If a line in the records below contains the word "that", copy it out.

BEGIN SUPPLIED ENTRIES

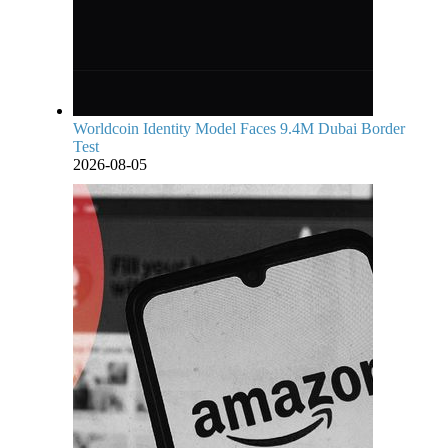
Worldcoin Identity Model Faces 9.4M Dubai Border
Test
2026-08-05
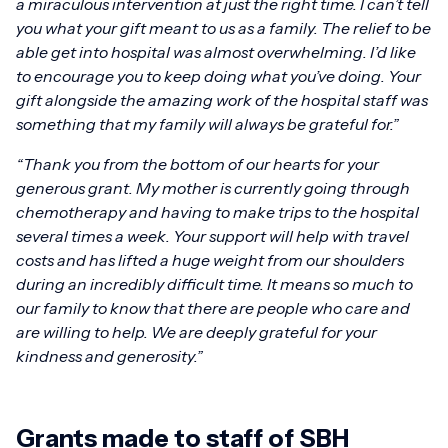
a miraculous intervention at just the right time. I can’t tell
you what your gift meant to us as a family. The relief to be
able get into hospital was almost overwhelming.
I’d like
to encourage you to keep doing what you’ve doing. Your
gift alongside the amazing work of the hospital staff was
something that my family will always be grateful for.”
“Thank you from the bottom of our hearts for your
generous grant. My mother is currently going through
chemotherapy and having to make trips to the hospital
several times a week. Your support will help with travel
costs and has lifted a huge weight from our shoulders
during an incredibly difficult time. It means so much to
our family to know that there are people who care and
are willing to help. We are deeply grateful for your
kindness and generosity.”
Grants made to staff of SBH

END SUPPLIED ENTRIES
BEGIN SUPPLIED ENTRIES

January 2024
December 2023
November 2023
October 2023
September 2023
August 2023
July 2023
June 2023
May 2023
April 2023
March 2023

END SUPPLIED ENTRIES
BEGIN SUPPLIED ENTRIES

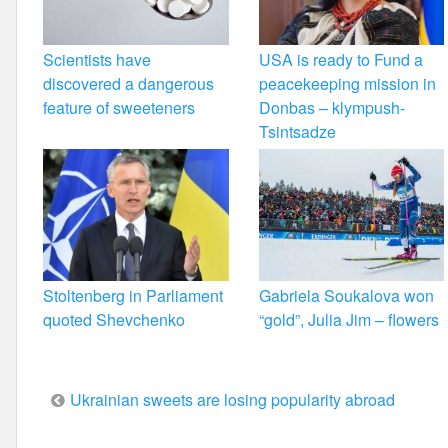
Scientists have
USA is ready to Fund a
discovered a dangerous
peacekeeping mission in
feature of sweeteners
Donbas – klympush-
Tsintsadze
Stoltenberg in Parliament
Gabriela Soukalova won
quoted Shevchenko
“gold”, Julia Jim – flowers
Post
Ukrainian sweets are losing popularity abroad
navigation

END SUPPLIED ENTRIES

## TASK RESULT
something that my family will always be grateful for.”
our family to know that there are people who care and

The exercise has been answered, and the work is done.